* **WHAT IS EXPECTED**: Filter these entries, keeping only lines that hold the word "high".

[Dataset entries]
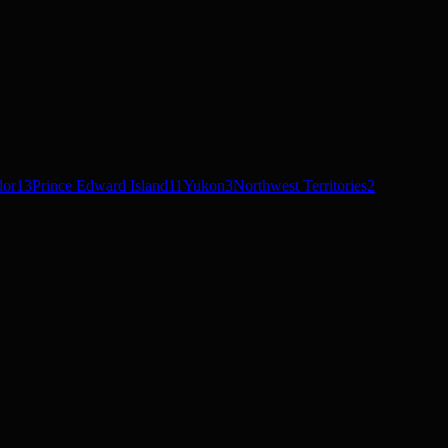
dor
13
Prince Edward Island
11
Yukon
3
Northwest Territories
2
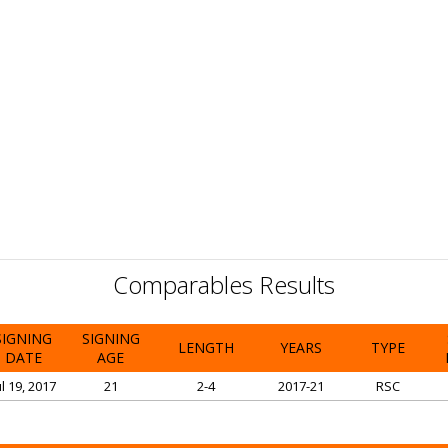
Comparables Results
SIGNING
SIGNING
LENGTH
YEARS
TYPE
DATE
AGE
ul 19, 2017
21
2-4
2017-21
RSC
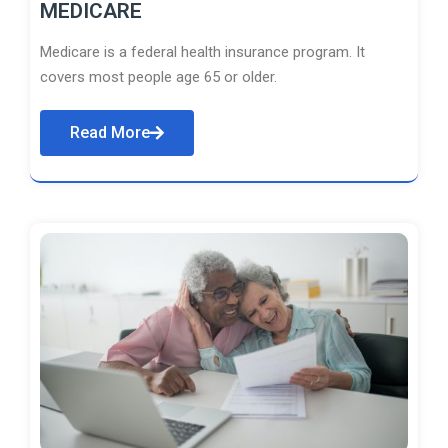
MEDICARE
Medicare is a federal health insurance program. It
covers most people age 65 or older.
Read More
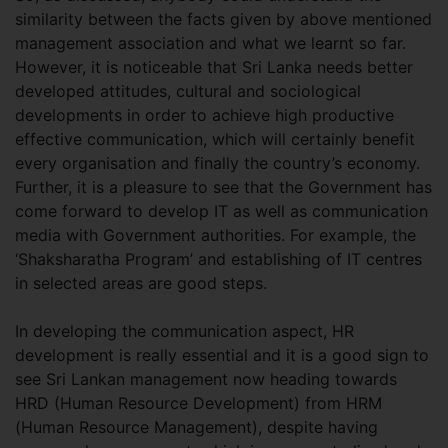
similarity between the facts given by above mentioned
management association and what we learnt so far.
However, it is noticeable that Sri Lanka needs better
developed attitudes, cultural and sociological
developments in order to achieve high productive
effective communication, which will certainly benefit
every organisation and finally the country’s economy.
Further, it is a pleasure to see that the Government has
come forward to develop IT as well as communication
media with Government authorities. For example, the
‘Shaksharatha Program’ and establishing of IT centres
in selected areas are good steps.
In developing the communication aspect, HR
development is really essential and it is a good sign to
see Sri Lankan management now heading towards
HRD (Human Resource Development) from HRM
(Human Resource Management), despite having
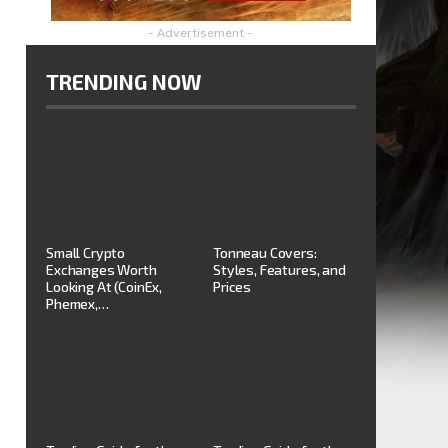
- Advertisement -
TRENDING NOW
Small Crypto
Tonneau Covers:
Exchanges Worth
Styles, Features, and
Looking At (CoinEx,
Prices
Phemex,…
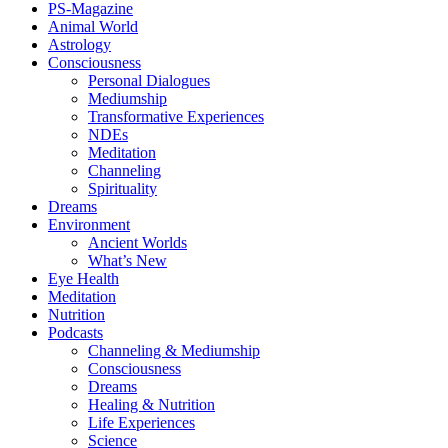
PS-Magazine
Animal World
Astrology
Consciousness
Personal Dialogues
Mediumship
Transformative Experiences
NDEs
Meditation
Channeling
Spirituality
Dreams
Environment
Ancient Worlds
What’s New
Eye Health
Meditation
Nutrition
Podcasts
Channeling & Mediumship
Consciousness
Dreams
Healing & Nutrition
Life Experiences
Science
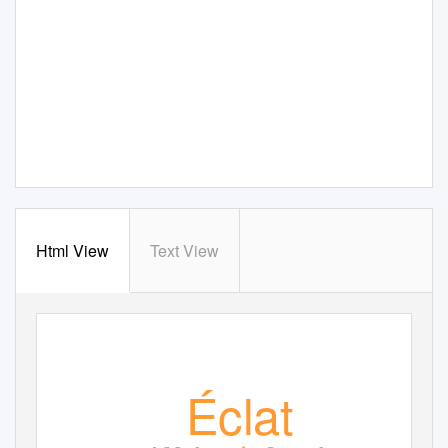
Html View
Text View
Éclat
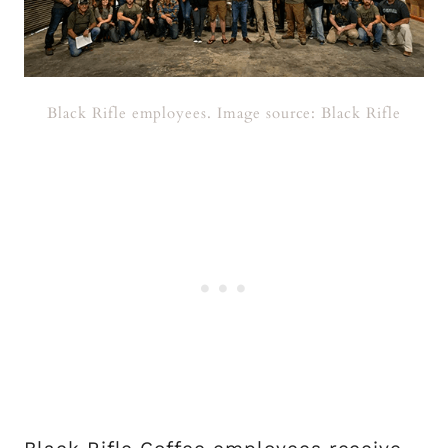
Black Rifle employees. Image source: Black Rifle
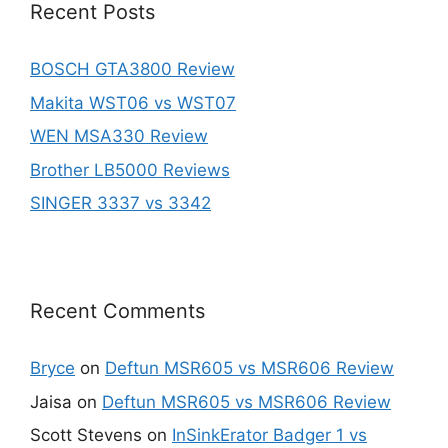
Recent Posts
BOSCH GTA3800 Review
Makita WST06 vs WST07
WEN MSA330 Review
Brother LB5000 Reviews
SINGER 3337 vs 3342
Recent Comments
Bryce
on
Deftun MSR605 vs MSR606 Review
Jaisa
on
Deftun MSR605 vs MSR606 Review
Scott Stevens
on
InSinkErator Badger 1 vs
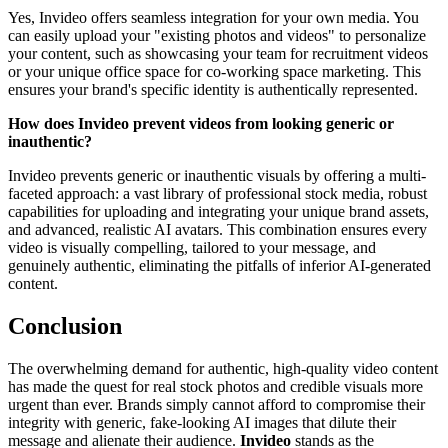
Yes, Invideo offers seamless integration for your own media. You
can easily upload your "existing photos and videos" to personalize
your content, such as showcasing your team for recruitment videos
or your unique office space for co-working space marketing. This
ensures your brand's specific identity is authentically represented.
How does Invideo prevent videos from looking generic or
inauthentic?
Invideo prevents generic or inauthentic visuals by offering a multi-
faceted approach: a vast library of professional stock media, robust
capabilities for uploading and integrating your unique brand assets,
and advanced, realistic AI avatars. This combination ensures every
video is visually compelling, tailored to your message, and
genuinely authentic, eliminating the pitfalls of inferior AI-generated
content.
Conclusion
The overwhelming demand for authentic, high-quality video content
has made the quest for real stock photos and credible visuals more
urgent than ever. Brands simply cannot afford to compromise their
integrity with generic, fake-looking AI images that dilute their
message and alienate their audience.
Invideo
stands as the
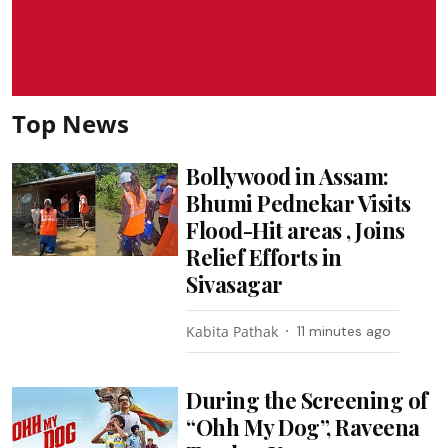
Top News
Bollywood in Assam:
Bhumi Pednekar Visits
Flood-Hit areas , Joins
Relief Efforts in
Sivasagar
Kabita Pathak
11 minutes ago
During the Screening of
“Ohh My Dog”, Raveena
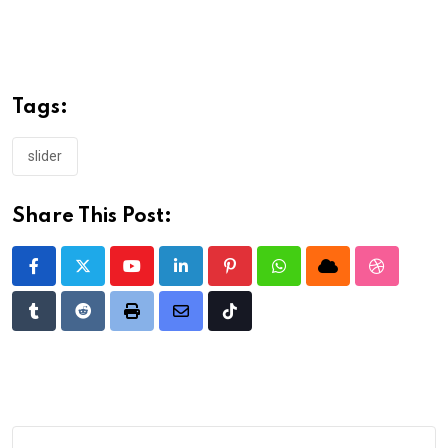
Tags:
slider
Share This Post:
Youtube
LinkedIn
Pinterest
Whatsapp
Cloud
StumbleU
Tumblr
Reddit
Print
Share
Tiktok
via
Email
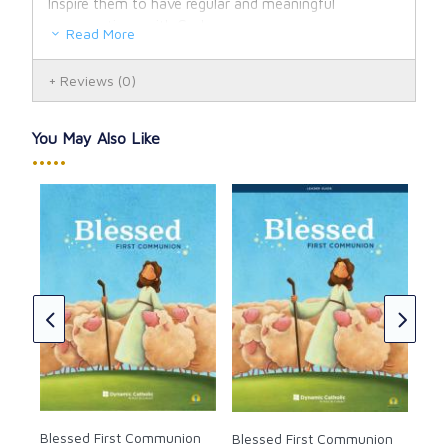
Inspire them to have regular and meaningful
conversations with God
Read More
Reviews
(0)
You May Also Like
•••••
Ble
DVD
r
t
CAD
Blessed First Communion
Blessed First Communion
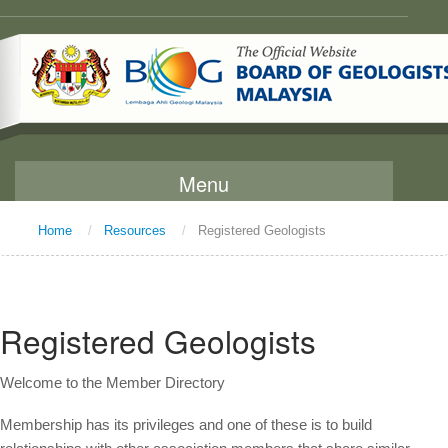
Menu
Home
/
Resources
/
Registered Geologists
Home
About Us
Message From The Chairman
Registered Geologists
Background
Welcome to the Member Directory
Vision and Mission
Functions
Membership has its privileges and one of these is to build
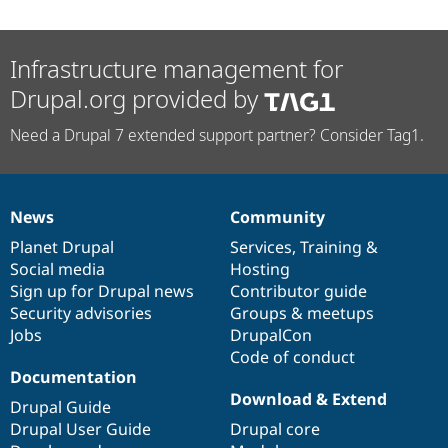
Infrastructure management for
Drupal.org provided by
Need a Drupal 7 extended support partner? Consider Tag1.
News
Community
News
Our
Documentation
Drupal
Governance
items
Planet Drupal
community
code
of
Services
,
Training
&
Social media
base
community
Hosting
Sign up for Drupal news
Contributor guide
Security advisories
Groups & meetups
Jobs
DrupalCon
Code of conduct
Documentation
Download & Extend
Drupal Guide
Drupal User Guide
Drupal core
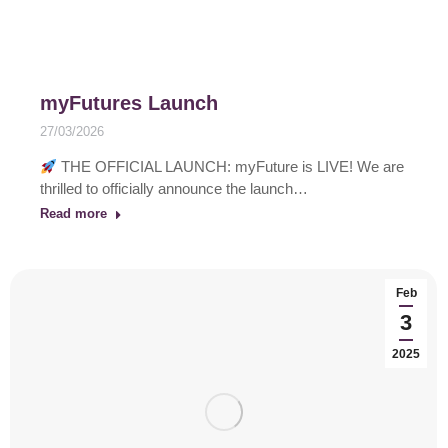
myFutures Launch
27/03/2026
THE OFFICIAL LAUNCH: myFuture is LIVE! We are
thrilled to officially announce the launch…
Read more
Feb
3
2025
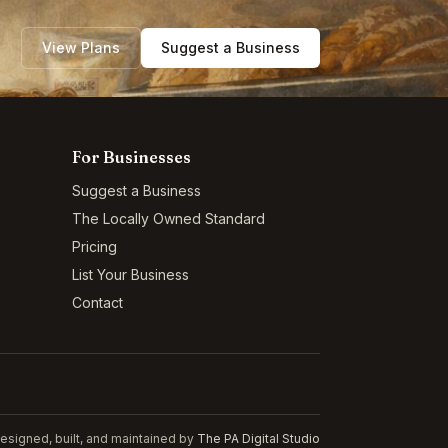
View Plans
Suggest a Business
For Businesses
Suggest a Business
The Locally Owned Standard
Pricing
List Your Business
Contact
esigned, built, and maintained by
The PA Digital Studio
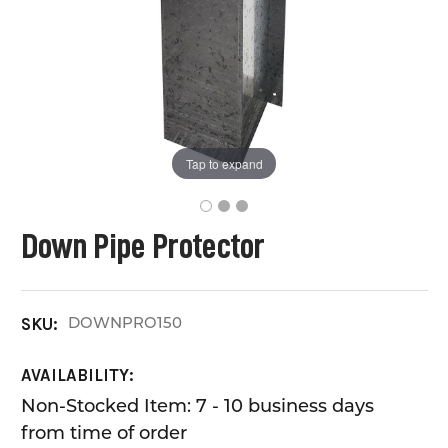
Tap to expand
Down Pipe Protector
DOWNPRO150
SKU:
AVAILABILITY:
Non-Stocked Item: 7 - 10 business days
from time of order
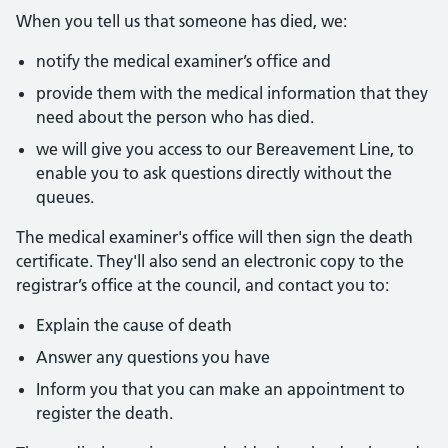
When you tell us that someone has died, we:
notify the medical examiner’s office and
provide them with the medical information that they
need about the person who has died.
we will give you access to our Bereavement Line, to
enable you to ask questions directly without the
queues.
The medical examiner's office will then sign the death
certificate. They'll also send an electronic copy to the
registrar’s office at the council, and contact you to:
Explain the cause of death
Answer any questions you have
Inform you that you can make an appointment to
register the death.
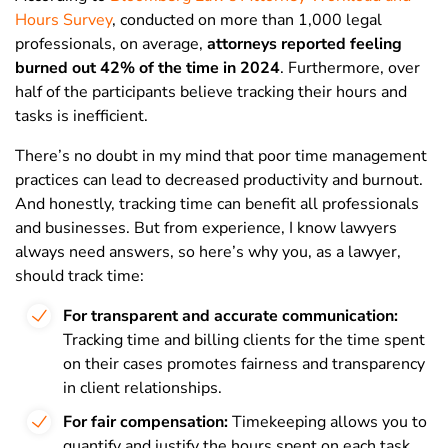
Hours Survey
, conducted on more than 1,000 legal
professionals, on average,
attorneys reported feeling
burned out 42% of the time in 2024
. Furthermore, over
half of the participants believe tracking their hours and
tasks is inefficient.
There’s no doubt in my mind that poor time management
practices can lead to decreased productivity and burnout.
And honestly, tracking time can benefit all professionals
and businesses. But from experience, I know lawyers
always need answers, so here’s why you, as a lawyer,
should track time:
For transparent and accurate communication:
Tracking time and billing clients for the time spent
on their cases promotes fairness and transparency
in client relationships.
For fair compensation:
Timekeeping allows you to
quantify and justify the hours spent on each task,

* **EXERCISE ANSWER**:
developments in order to achieve high productive
The overwhelming demand for authentic, high-quality video content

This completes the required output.